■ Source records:
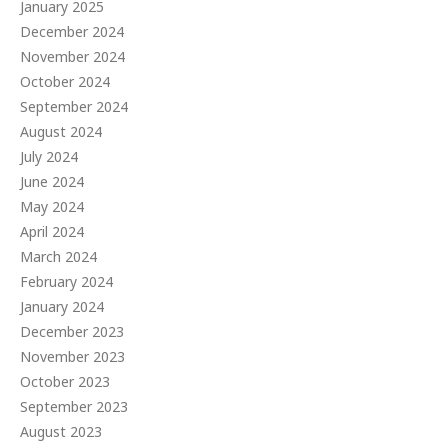
January 2025
December 2024
November 2024
October 2024
September 2024
August 2024
July 2024
June 2024
May 2024
April 2024
March 2024
February 2024
January 2024
December 2023
November 2023
October 2023
September 2023
August 2023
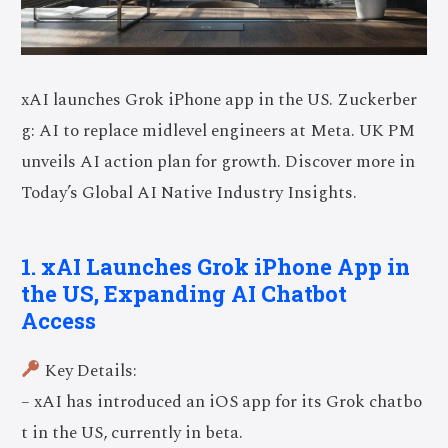
xAI launches Grok iPhone app in the US. Zuckerber
g: AI to replace midlevel engineers at Meta. UK PM
unveils AI action plan for growth. Discover more in
Today’s Global AI Native Industry Insights.
1. xAI Launches Grok iPhone App in
the US, Expanding AI Chatbot
Access
Key Details:
– xAI has introduced an iOS app for its Grok chatbo
t in the US, currently in beta.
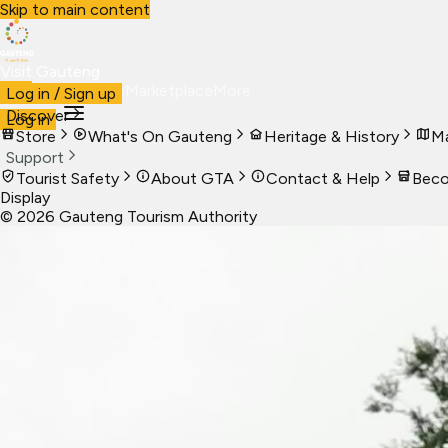
Skip to main content
Visit Gauteng
Visit
Business
Live
Marketplace
More
Log in / Sign up
Discover
Log in
Store
What's On Gauteng
Heritage & History
Ma
Support
Tourist Safety
About GTA
Contact & Help
Beco
Display
©
2026
Gauteng Tourism Authority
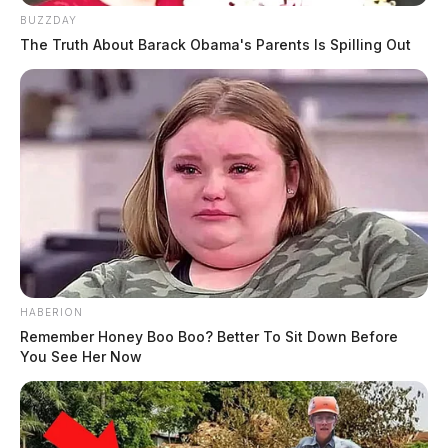
BUZZDAY
The Truth About Barack Obama's Parents Is Spilling Out
HABERION
Remember Honey Boo Boo? Better To Sit Down Before
You See Her Now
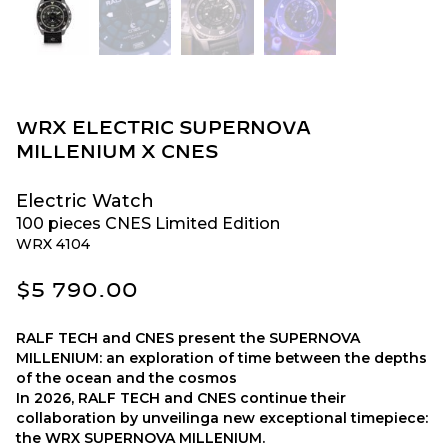
WRX ELECTRIC SUPERNOVA
MILLENIUM X CNES
Electric Watch
100 pieces CNES Limited Edition
WRX 4104
$
5 790.00
RALF TECH and CNES present the SUPERNOVA
MILLENIUM: an exploration of time between the depths
of the ocean and the cosmos
In 2026, RALF TECH and CNES continue their
collaboration by unveilinga new exceptional timepiece:
the WRX SUPERNOVA MILLENIUM.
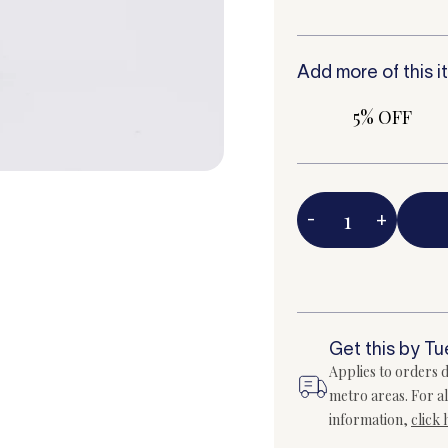
Add more of this i
5% OFF
-
+
Get this by T
Applies to orders d
metro areas. For al
information,
click 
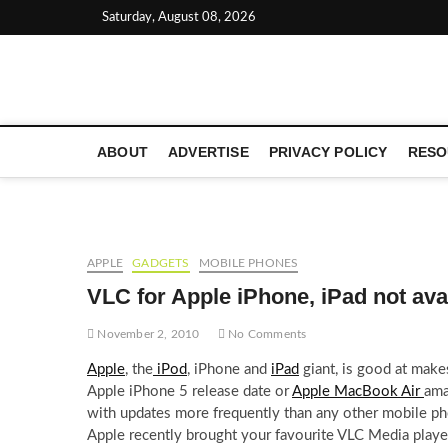
Skip
Saturday, August 08, 2026
to
content
LATEST TECHNOLOGY NEWS | COMPUTER TECH BLOG, 
ABOUT
ADVERTISE
PRIVACY POLICY
RESO
APPLE
GADGETS
MOBILE PHONES
VLC for Apple iPhone, iPad not ava
November 2, 2010
No Comments
Apple
, the
iPod
, iPhone and
iPad
giant, is good at make
Apple iPhone 5 release date or
Apple MacBook Air
ama
with updates more frequently than any other mobile ph
Apple recently brought your favourite VLC Media play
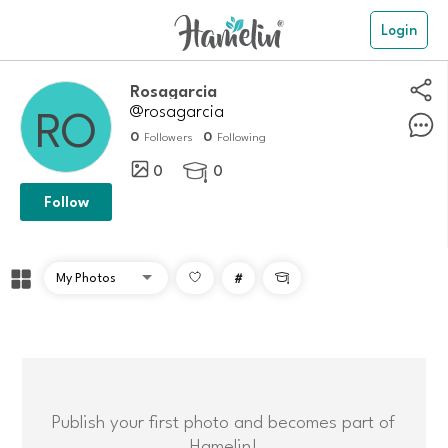
Login
Rosagarcia
@rosagarcia
0
0
Followers
Following
0
0

Follow
#

Publish your first photo and becomes part of
Hamelin!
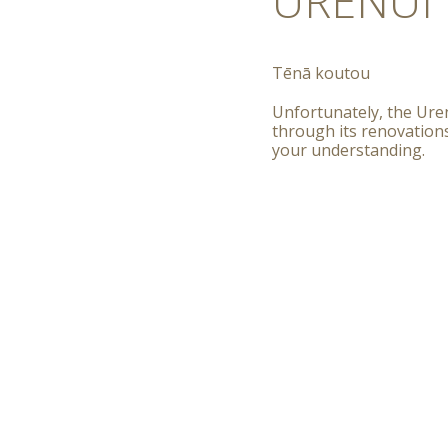
URENUI 
T
ēnā koutou
Unfortunately, the Uren
through its renovation
your understanding.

■ Task description:
Match on "your" and report each line of the data above that has it.

■ Result:
Apple recently brought your favourite VLC Media play
Publish your first photo and becomes part of
your understanding.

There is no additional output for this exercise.